Tuesday, August 4, 2009

Joining the Crackberry Legion

I broke down late last week and retired my Palm Treo 755P in favor of a Blackberry Tour, left. (I use Verizon.) It is an improvement over the long-in-the-tooth Palm, but for my purposes not really a huge improvement. A data plan is required with the Blackberry, of course, while it was not with the Palm. I did not have one before nor did I wish for one. Besides, the Tour is a 3G phone while the Palm was not. So the Palm was slow using the Internet during the very rare times I logged on.

I played with the touchscreen Blackberry Storm for some time in the store, but it seemed clunky to me, slow to respond to commands. The larger screen would have been nice (the Tour's is a little smaller than the Palm's) but the Tour seemed more usable.

I was much concerned about getting my data moved from the Palm to the Tour. The Verizon guy told me he could transfer my contacts using their SIM-card data transfer gizmo, but not the calendar, tasks or memos. However, according to the Blackberry web site, the desktop software included with the Tour had a "device switching" function that would transfer all of that, either from a Palm OS or a Windows Mobile OS (or, needless to say, from another Blackberry).

Blackberry lied. When got the phone I discovered that yes, there is such a selection on the Blackberry desktop menu, but there are two show stoppers.

First, it's in a foreign language (click image for larger view). I discovered that Blackberry's site has no number for tech support, referring you instead to your service provider. So I called Verizon, where the collective response from the several different persons I was bounced to was, "Huh?"

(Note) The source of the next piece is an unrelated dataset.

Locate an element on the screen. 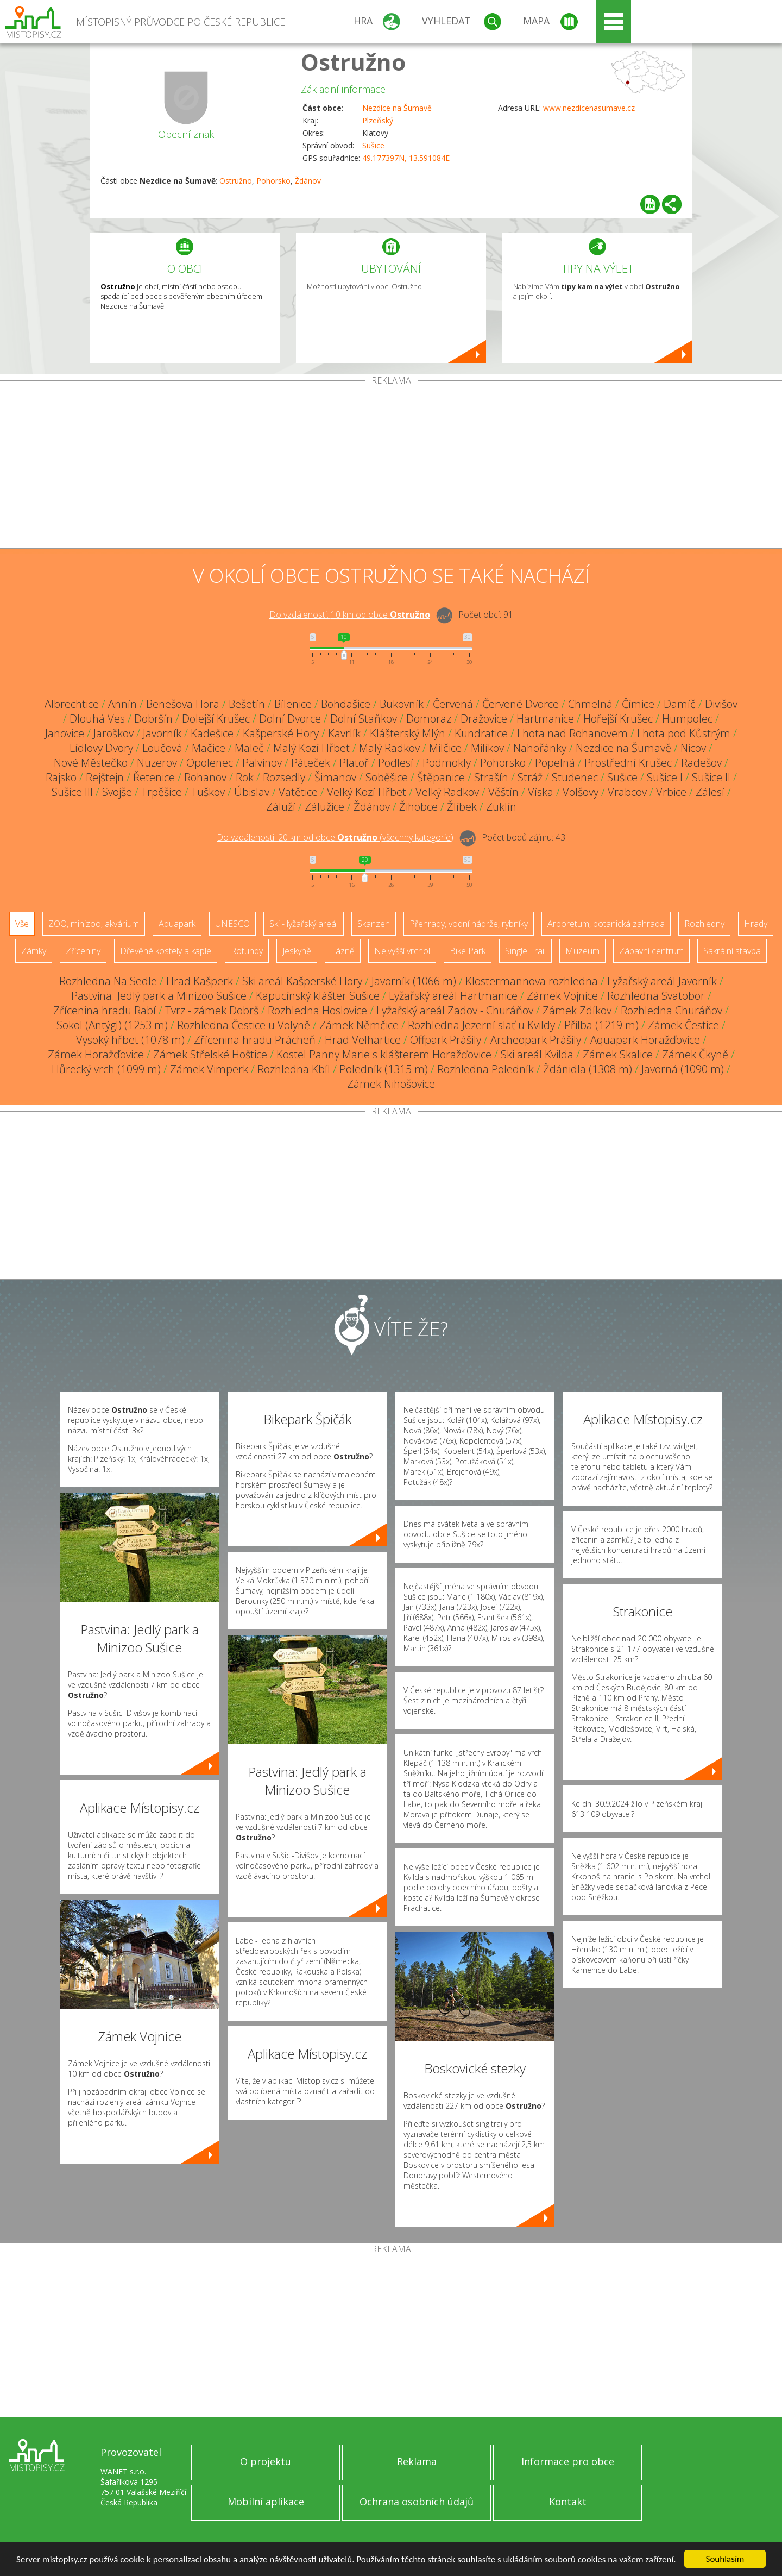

Second, a Google search of the problem (not translating, but the data transfer) did result in useful info that finally solved the problem. I learned that the device switcher won't work with Palm desktops newer than version 4.X while mine was v. 6.7. So, said the Blackberry forum I was reading, sync the Palm with the existing desktop, uninstall the desktop and install v. 4.X. Then re-sync the Palm device with the older version of the desktop, then run Blackberry's device switch.

Well, not quite. The last step did not work since the Blackberry device switch function was still (of course) in Sanskrit or whatever and besides, it still wouldn't import when I guessed which buttons to click.

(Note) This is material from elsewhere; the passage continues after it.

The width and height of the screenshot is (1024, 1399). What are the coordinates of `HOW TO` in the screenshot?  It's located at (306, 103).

There was, however, salvation of the transfer. The Blackberry desktop's sync function will sync with Yahoo's calendar, contacts and tasks. And Yahoo will sync with Palm 4.X (though not with later versions). So I synced between the Palm desktop and Yahoo, then between the Tour and Yahoo. Voilá, my Tour had all my data.

Well, not quite. The Palm's contacts, calendar and tasks came through cleanly, but not the memos. It seems Yahoo has no memo function. It does have a notepad function, but the Tour has no equivalent and nothing on the Yahoo notepad will sync over to the Blackberry. I have a lot of memos on the Palm and so far have been stymied as to how to transfer them over.

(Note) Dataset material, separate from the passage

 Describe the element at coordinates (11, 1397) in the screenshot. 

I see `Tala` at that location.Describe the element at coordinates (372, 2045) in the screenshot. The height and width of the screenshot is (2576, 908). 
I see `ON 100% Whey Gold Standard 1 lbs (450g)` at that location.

The other concern was my password safe. On the Palm I used a free, and excellent, Palm program called YAPS (Yet Another Password Safe). This little jewel will export all its data into a Palm memo and will import from the same. You can copy and paste this memo from the Palm desktop into Windows notepad and with a little manual tweaking convert it into a CSV file.

Alas, this does you no good in importing it into Blackberry's Password Safe. It won't import a CSV or any other file. I had to enter all my password information manually into the Tour. I'm not complaining; I understand the imperative for security here, and limiting ways to access the data is a big part of that. 'Twas a pain, that's all.

The Tour is still too new to write a review. I haven't used it long enough. Overall it is certainly more capable than the Palm. The Palm is a touchscreen phone, although best touched with its included stylus rather than a finger, and the Tour uses the (in)famous Blackberry trackball centered at screen's bottom. This means I can operate the Tour one-handed (well, I have to) which does work better than one-handed operation of the Palm, which is possible but clunkier than on the Blackberry.

I considered selling my Palm on eBay but the 755P's listed there are not selling for much. So I am keeping it as a backup phone just in case. Since I can always re-sync it with Yahoo, should I require its use again I'll have all my data at hand.

What I really wanted, of course, was the Palm Pre, but it's available only on Sprint. Checking Sprint's coverage map for my area and my business-related travel areas showed that once you get off the interstate, you're pretty much out of Sprint's calling area. Verizon is supposed to get a Pre or a Palm device like it some time next year, so I'll take a look at it then.